We pick the relational databases for relations and acid.
Database Scaling
- Below scaling techniques are applicable to both relation and non-relational databases.
Vertical Scaling
- This type of scaling we increase the compute of given node by adding more ram, cpu or storage and it will scale our database.
- This requires small downtime in cloud to reboot the system.

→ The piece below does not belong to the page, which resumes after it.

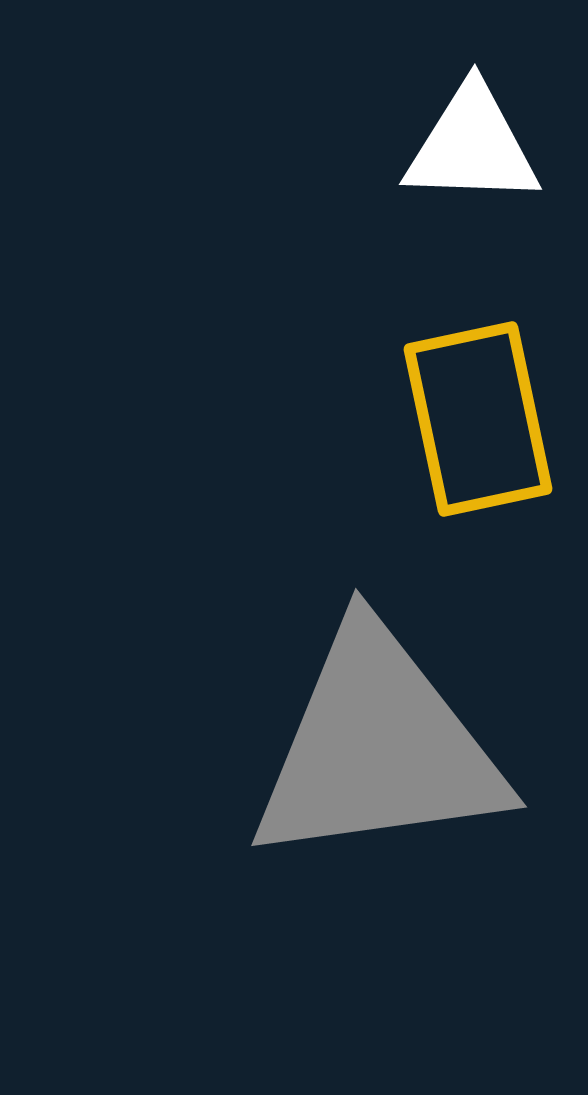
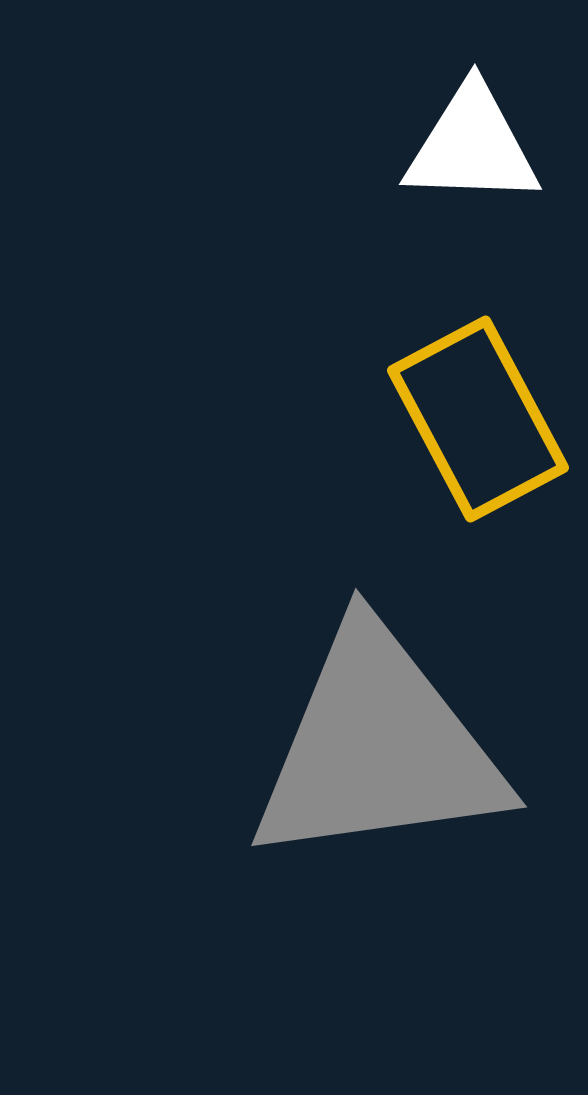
yellow rectangle: rotated 16 degrees counterclockwise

- This gives ability to handle scale initially
- But this type has physical hardware limitation
Horizontal Scaling
- This means we will add more nodes to our system and it will distribute the incoming load giving scale
- We can add more nodes as per the scale increases
- There are multiple techniques based on read or write loads
Read Replicas
- If our database has higher read load compare to writes like 90:10 or 80:20
- We can move the reads to other databases called as replicas so our main/master database is free to do writes
- Here we will add more nodes which are read only
- Our API servers should know which DB to connect to get things done ![[System Design/My Notes/System_design_notes.excalidraw.md#^clippedframe=ESgVPZqA|100%]]
Replication
- When change on one database needs to be sent to replica to maintain consistency.
- There are two modes of replication
- Sync Replication
- When API tries to write to master db will also write to the replica db and then API will get success for the transaction.
- This will provide strong consistency, zero replication lag but result in slower writes.
- Asynchronous Replication
- When API write it will write to only master db and replica db will eventually sync with master at periodic interval.
- This is most used in real world.
- This will provide eventual consistency, some replication lag but result in faster writes.
Sharding
- This is another type of scaling where one node cannot handle all the write operations, we split it into multiple exclusive subsets.
- Write for a particular row or document will go to one particular shard.
- This way we scale our overall database load.
- Here Each shard is independent from each other there is no replication between them
- API server needs to know whom to connect to write or read particular data.
- Some databases has a proxy that takes care of routing.
- Each shard can have its own replica.